I'm happy to report that the boys came through their 8 games in great shape.  They went 6-2 for the season without any significant injuries.  Cole took to the game like a duck to water and in spite of being knocked around a fair amount Nicholas made tremendous progress from  game one to game eight.

In fact the entire team came through unscathed.  I owe this to the diligence and competence of  the coaching staff and the players' parents. 

So it's off to the next sport-basketball to be followed by baseball and then full circle back to football.  Interspersed in all of this is the occasional golf outing with their dad and grandparents.  Notice these guys are not big on soccer.  That's OK.  Brooke is the soccer player in the family and  Courtney has already been trying her hand at field hockey and looking forward to when she can be on a team.

Guess what organized sports I participated in from first grade (no kindergarten for me) to 12th grade.....not a single one.

As Bob Dylan wrote-The times they are a changin'.

Monday, October 24, 2016

He lived.
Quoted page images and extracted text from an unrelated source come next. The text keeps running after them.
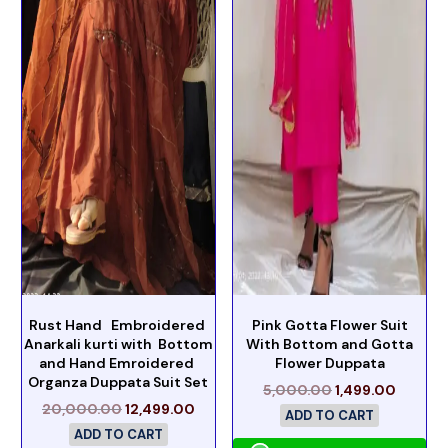
Rust Hand Embroidered
Pink Gotta Flower Suit
Anarkali kurti with Bottom
With Bottom and Gotta
and Hand Emroidered
Flower Duppata
Organza Duppata Suit Set
5,000.00
1,499.00
20,000.00
12,499.00
ADD TO CART
ADD TO CART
He laughed. He loved. He left.

 He lived. He laughed. He loved. He left.
Those were the words that went across the screen of a slide show of my late cousin Johnny Van Patten.  I like them. They describe him perfectly.  They may be from a book or something. I'm not sure.

 The last time I saw Johnny was sometime in the 1980s if I remember correctly but we corresponded and talked frequently so I feel as though I've been in touch with him for all those years.
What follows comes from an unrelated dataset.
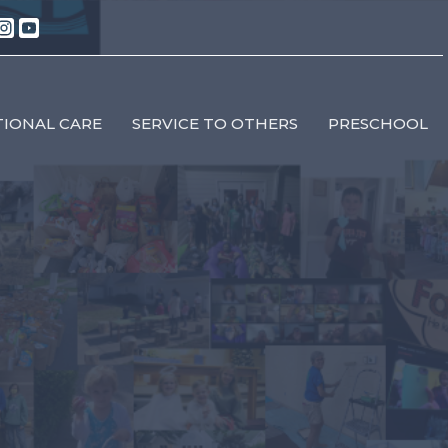
IONAL CARE
SERVICE TO OTHERS
PRESCHOOL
Saturday, October 22, my wife and I and my sister and her husband traveled to Brooklyn, NY to attend a memorial service for Johnny. We then went to a restaurant for a buffet lunch where we got to reconnect with many long-lost relatives.  It was a great afternoon marred by the fact that it was the death of a loved one that brought us together as is so often the case.

It's a harsh reminder to take the time to reach out to people before it's too late.  We're not getting any younger-at least I'm not!

Friday, October 21, 2016

Indications of the coming winter

While cutting wood in my yard yesterday, I was impressed by the abundance of acorns falling around me.  My driveway also seems to have more acorns than usual in it.  That led me to wonder about other things that may or may not be indications of the severity of the coming winter.

Pursuant to that end, I ran across this in my recent issue of  Farmers' Almanac. You can read this list and decide for yourself.

Here are the 20 Signs of A Hard Winter:
  1. Thicker than normal corn husks
  2. Woodpeckers sharing a tree
  3. Early arrival of the Snowy owl
  4. Early departure of geese and ducks
  5. Early migration of the Monarch butterfly
  6. Thick hair on the nape (back) of the cow’s neck
  7. Heavy and numerous fogs during August
  8. Raccoons with thick tails and bright bands
  9. Mice eating ravenously into the home
  10. Early arrival of crickets on the hearth
  11. Spiders spinning larger than usual webs and entering the house in great numbers
  12. Pigs gathering sticks
  13. Insects marching in a line rather than meandering
  14. Early seclusion of bees within the hive
  15. Unusual abundance of acorns
  16. Muskrats burrowing holes high on the river bank
  17. “See how high the hornet’s nest, ‘twill tell how high the snow will rest”
  18. Narrow orange band in the middle of the Woolly bear caterpillar warns of heavy snow; fat and fuzzy caterpillars presage bitter cold
  19. The squirrel gathers nuts early to fortify against a hard winter
  20. Frequent halos or rings around the Sun or Moon forecast numerous snow falls.

Monday, October 17, 2016

Check my web site

With Autumn full upon us, be sure to check my web site periodically for photos of fall foliage and more.

Friday, October 14, 2016

Vote or stay home? What should you do?

As this political season sinks ever lower I'm beginning to hear and read about people who have decided to sit this one out.  The idea of voting for either of the two candidates is so repugnant as to make them want to just opt out of the election this year.  They argue that they have a right to vote or not to vote.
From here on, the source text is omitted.